→ **DIRECTIONS**
Every line containing "terms" should be identified and copied from the data below.

Stored items from a collection:
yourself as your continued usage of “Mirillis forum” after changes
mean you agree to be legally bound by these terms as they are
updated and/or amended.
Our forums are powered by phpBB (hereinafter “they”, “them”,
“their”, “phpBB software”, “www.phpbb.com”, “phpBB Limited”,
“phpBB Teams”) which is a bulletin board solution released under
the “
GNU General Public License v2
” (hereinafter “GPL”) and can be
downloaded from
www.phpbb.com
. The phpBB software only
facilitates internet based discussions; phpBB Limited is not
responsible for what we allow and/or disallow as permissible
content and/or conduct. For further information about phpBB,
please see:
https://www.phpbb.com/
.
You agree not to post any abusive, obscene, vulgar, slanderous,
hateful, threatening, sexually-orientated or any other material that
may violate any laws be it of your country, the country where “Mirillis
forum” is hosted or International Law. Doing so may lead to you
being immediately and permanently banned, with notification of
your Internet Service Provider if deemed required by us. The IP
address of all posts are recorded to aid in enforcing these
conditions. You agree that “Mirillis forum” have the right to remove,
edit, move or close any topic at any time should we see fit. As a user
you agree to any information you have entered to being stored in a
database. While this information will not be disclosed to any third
---
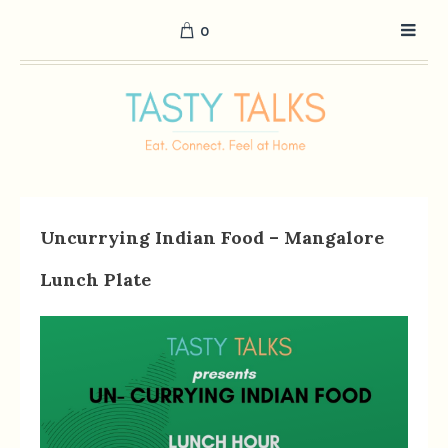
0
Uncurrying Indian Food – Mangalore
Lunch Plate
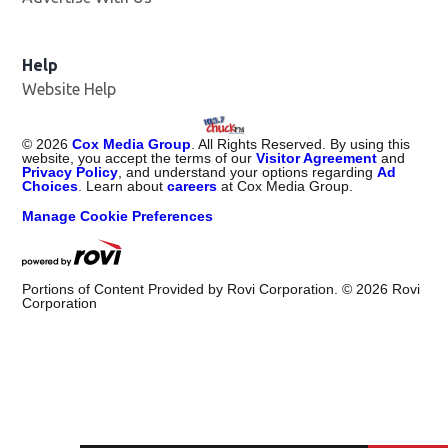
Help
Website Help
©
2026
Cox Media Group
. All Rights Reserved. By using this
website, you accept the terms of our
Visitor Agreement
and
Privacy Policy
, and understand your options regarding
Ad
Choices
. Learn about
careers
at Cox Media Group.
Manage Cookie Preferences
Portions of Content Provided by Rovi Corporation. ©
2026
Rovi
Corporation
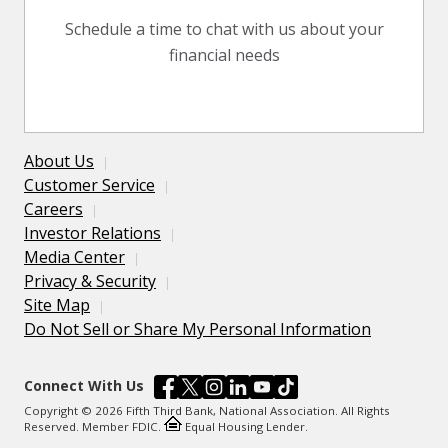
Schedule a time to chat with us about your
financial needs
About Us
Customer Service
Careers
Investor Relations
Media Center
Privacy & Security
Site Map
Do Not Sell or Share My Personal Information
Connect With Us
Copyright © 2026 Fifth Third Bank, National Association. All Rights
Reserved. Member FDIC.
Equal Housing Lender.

→ **FINISHED TASK**
mean you agree to be legally bound by these terms as they are
website, you accept the terms of our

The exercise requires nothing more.